[Stored data entries]
#####
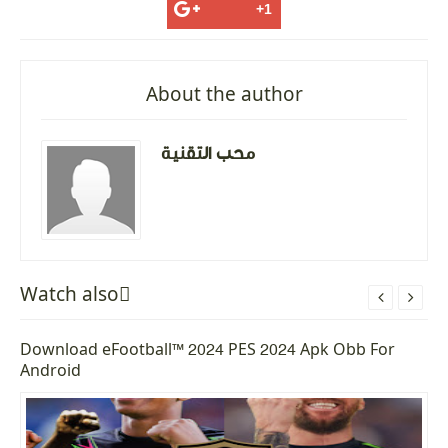
About the author
محب التقنية
Watch alsoً


Download eFootball™ 2024 PES 2024 Apk Obb For
Android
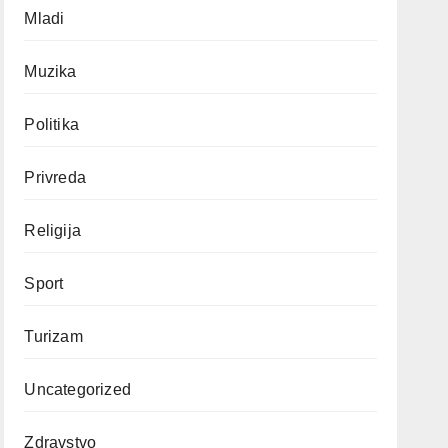
Mladi
Muzika
Politika
Privreda
Religija
Sport
Turizam
Uncategorized
Zdravstvo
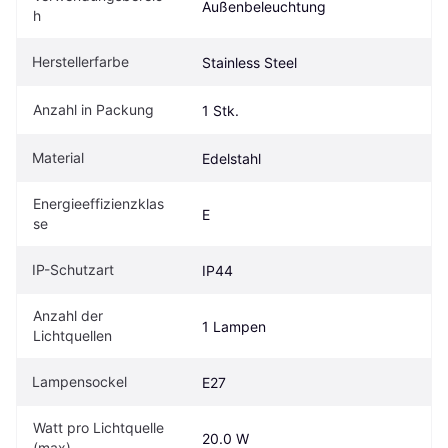
Außenbeleuchtung
h
Herstellerfarbe
Stainless Steel
Anzahl in Packung
1 Stk.
Material
Edelstahl
Energieeffizienzklas
E
se
IP-Schutzart
IP44
Anzahl der 
1 Lampen
Lichtquellen
Lampensockel
E27
Watt pro Lichtquelle 
20.0 W
(max)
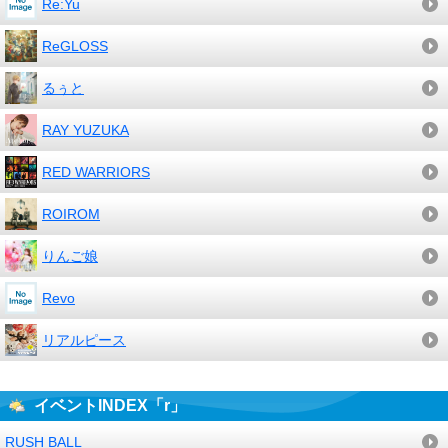
Re:Yu
ReGLOSS
るぅと
RAY YUZUKA
RED WARRIORS
ROIROM
りんご娘
Revo
リアルピース
イベントINDEX「r」
RUSH BALL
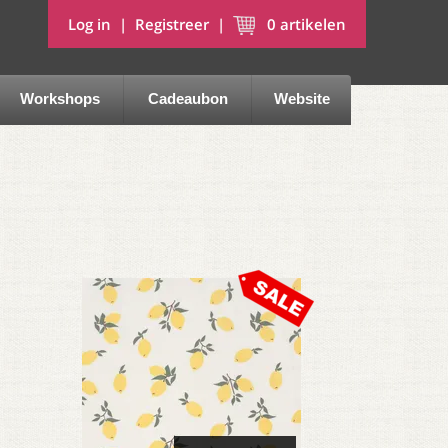
Log in
|
Registreer
|
0
artikelen
Workshops
Cadeaubon
Website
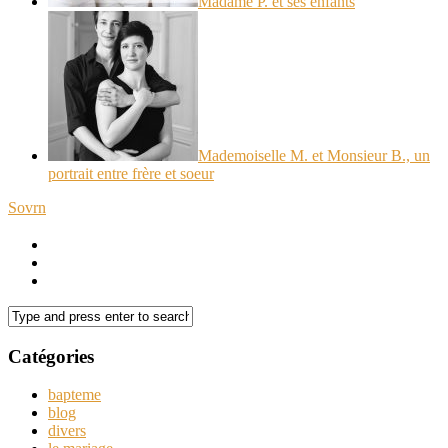
Madame P. et ses enfants
Mademoiselle M. et Monsieur B., un
portrait entre frère et soeur
Sovrn
Catégories
bapteme
blog
divers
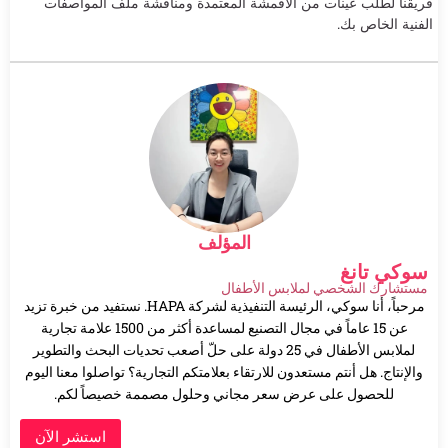
فريقنا لطلب عينات من الأقمشة المعتمدة ومناقشة ملف المواصفات
الفنية الخاص بك.
المؤلف
سوكي تانغ
مستشارك الشخصي لملابس الأطفال
مرحباً، أنا سوكي، الرئيسة التنفيذية لشركة HAPA. نستفيد من خبرة تزيد
عن 15 عاماً في مجال التصنيع لمساعدة أكثر من 1500 علامة تجارية
لملابس الأطفال في 25 دولة على حلّ أصعب تحديات البحث والتطوير
والإنتاج. هل أنتم مستعدون للارتقاء بعلامتكم التجارية؟ تواصلوا معنا اليوم
للحصول على عرض سعر مجاني وحلول مصممة خصيصاً لكم.
استشر الآن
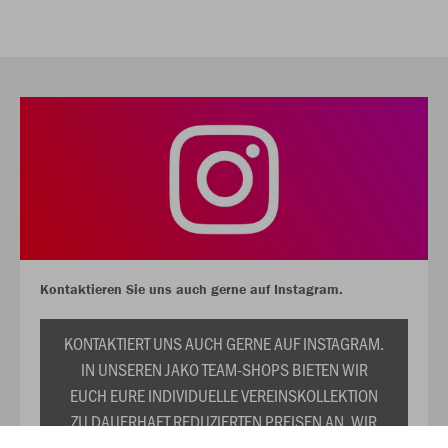
Kontaktieren Sie uns auch gerne auf Instagram.
KONTAKTIERT UNS AUCH GERNE AUF INSTAGRAM.
IN UNSEREN JAKO TEAM-SHOPS BIETEN WIR
EUCH EURE INDIVIDUELLE VEREINSKOLLEKTION
ZU DAUERHAFT REDUZIERTEN PREISEN AN. WIR
PRÄSENTIEREN EUCH TRIKOTS,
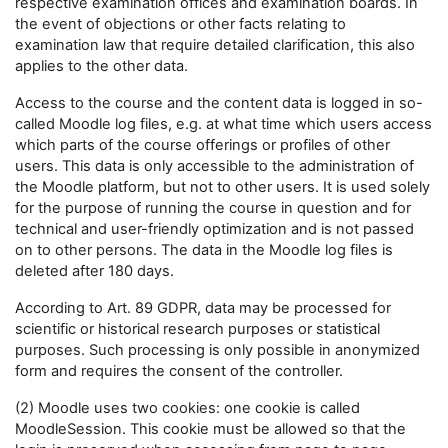
respective examination offices and examination boards. In
the event of objections or other facts relating to
examination law that require detailed clarification, this also
applies to the other data.
Access to the course and the content data is logged in so-
called Moodle log files, e.g. at what time which users access
which parts of the course offerings or profiles of other
users. This data is only accessible to the administration of
the Moodle platform, but not to other users. It is used solely
for the purpose of running the course in question and for
technical and user-friendly optimization and is not passed
on to other persons. The data in the Moodle log files is
deleted after 180 days.
According to Art. 89 GDPR, data may be processed for
scientific or historical research purposes or statistical
purposes. Such processing is only possible in anonymized
form and requires the consent of the controller.
(2) Moodle uses two cookies: one cookie is called
MoodleSession. This cookie must be allowed so that the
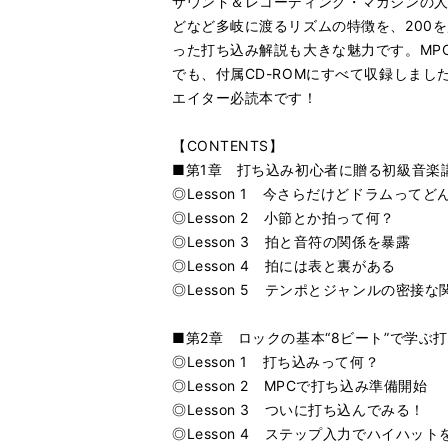
サウンド＆レコーディング・マガジンの人
どなど多岐に渡るリズムの特徴を、200を超
った打ち込み解説も大きな魅力です。MP
でも、付属CD-ROMにすべて収録しま
エイター必読本です！
【CONTENTS】
■第1章 打ち込み初心者に贈る初級音楽
◎Lesson 1 今さらだけどドラムってど
◎Lesson 2 小節とか拍って何？
◎Lesson 3 拍と音符の関係を暴露
◎Lesson 4 拍には表と裏がある
◎Lesson 5 テンポとジャンルの密接な
■第2章 ロックの基本“8ビート”で学ぶ
◎Lesson 1 打ち込みって何？
◎Lesson 2 MPCで打ち込み準備開始
◎Lesson 3 ついに打ち込んでみる！
◎Lesson 4 ステップ入力でハイハッ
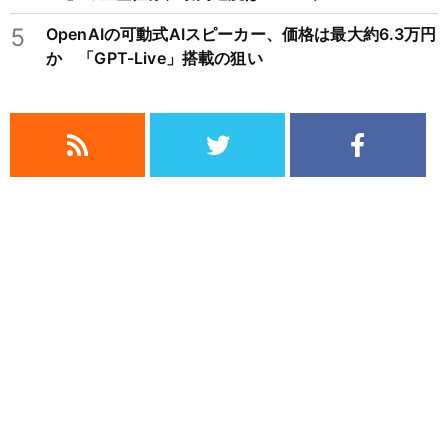
5
OpenAIの可動式AIスピーカー、価格は最大約6.3万円
か 「GPT-Live」搭載の狙い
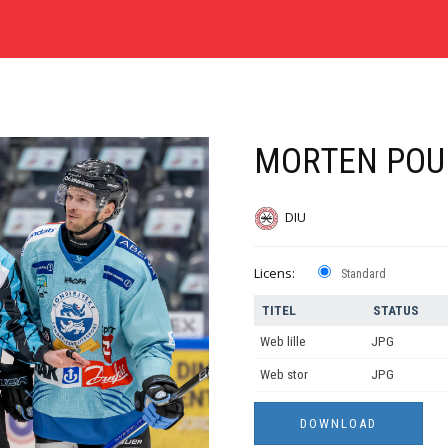
MORTEN POU
DIU
Licens:
Standard
TITEL
STATUS
Web lille
JPG
Web stor
JPG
#####
__Your objective__: Output all the records above exactly, but without their images.

__Your solution__:
About the author
محب التقنية
Watch alsoً


Download eFootball™ 2024 PES 2024 Apk Obb For
Android
Mladi
Muzika
Politika
Privreda
Religija
Sport
Turizam
Uncategorized
Zdravstvo
Außenbeleuchtung
h
Herstellerfarbe
Stainless Steel
Anzahl in Packung
1 Stk.
Material
Edelstahl
Energieeffizienzklas
E
se
IP-Schutzart
IP44
Anzahl der 
1 Lampen
Lichtquellen
Lampensockel
E27
Watt pro Lichtquelle 
20.0 W
(max)
Re:Yu
ReGLOSS
るぅと
RAY YUZUKA
RED WARRIORS
ROIROM
りんご娘
Revo
リアルピース
イベントINDEX「r」
RUSH BALL
Log in
|
Registreer
|
0
artikelen
Workshops
Cadeaubon
Website
Madame P. et ses enfants
Mademoiselle M. et Monsieur B., un
portrait entre frère et soeur
Sovrn
Catégories
bapteme
blog
divers
فريقنا لطلب عينات من الأقمشة المعتمدة ومناقشة ملف المواصفات
الفنية الخاص بك.
المؤلف
سوكي تانغ
مستشارك الشخصي لملابس الأطفال
مرحباً، أنا سوكي، الرئيسة التنفيذية لشركة HAPA. نستفيد من خبرة تزيد
عن 15 عاماً في مجال التصنيع لمساعدة أكثر من 1500 علامة تجارية
لملابس الأطفال في 25 دولة على حلّ أصعب تحديات البحث والتطوير
والإنتاج. هل أنتم مستعدون للارتقاء بعلامتكم التجارية؟ تواصلوا معنا اليوم
للحصول على عرض سعر مجاني وحلول مصممة خصيصاً لكم.
استشر الآن
Kontaktieren Sie uns auch gerne auf Instagram.
KONTAKTIERT UNS AUCH GERNE AUF INSTAGRAM.
IN UNSEREN JAKO TEAM-SHOPS BIETEN WIR
EUCH EURE INDIVIDUELLE VEREINSKOLLEKTION
ZU DAUERHAFT REDUZIERTEN PREISEN AN. WIR
PRÄSENTIEREN EUCH TRIKOTS,
respective examination offices and examination boards. In
the event of objections or other facts relating to
examination law that require detailed clarification, this also
applies to the other data.
Access to the course and the content data is logged in so-
called Moodle log files, e.g. at what time which users access
which parts of the course offerings or profiles of other
users. This data is only accessible to the administration of
the Moodle platform, but not to other users. It is used solely
for the purpose of running the course in question and for
technical and user-friendly optimization and is not passed
on to other persons. The data in the Moodle log files is
deleted after 180 days.
According to Art. 89 GDPR, data may be processed for
scientific or historical research purposes or statistical
purposes. Such processing is only possible in anonymized
form and requires the consent of the controller.
(2) Moodle uses two cookies: one cookie is called
MoodleSession. This cookie must be allowed so that the
サウンド＆レコーディング・マガジンの人
どなど多岐に渡るリズムの特徴を、200を超
った打ち込み解説も大きな魅力です。MP
でも、付属CD-ROMにすべて収録しま
エイター必読本です！
【CONTENTS】
■第1章 打ち込み初心者に贈る初級音楽
◎Lesson 1 今さらだけどドラムってど
◎Lesson 2 小節とか拍って何？
◎Lesson 3 拍と音符の関係を暴露
◎Lesson 4 拍には表と裏がある
◎Lesson 5 テンポとジャンルの密接な
■第2章 ロックの基本“8ビート”で学ぶ
◎Lesson 1 打ち込みって何？
◎Lesson 2 MPCで打ち込み準備開始
◎Lesson 3 ついに打ち込んでみる！
◎Lesson 4 ステップ入力でハイハッ
5
OpenAIの可動式AIスピーカー、価格は最大約6.3万円
か 「GPT-Live」搭載の狙い
MORTEN POU
DIU
Licens:
Standard
TITEL
STATUS
Web lille
JPG
Web stor
JPG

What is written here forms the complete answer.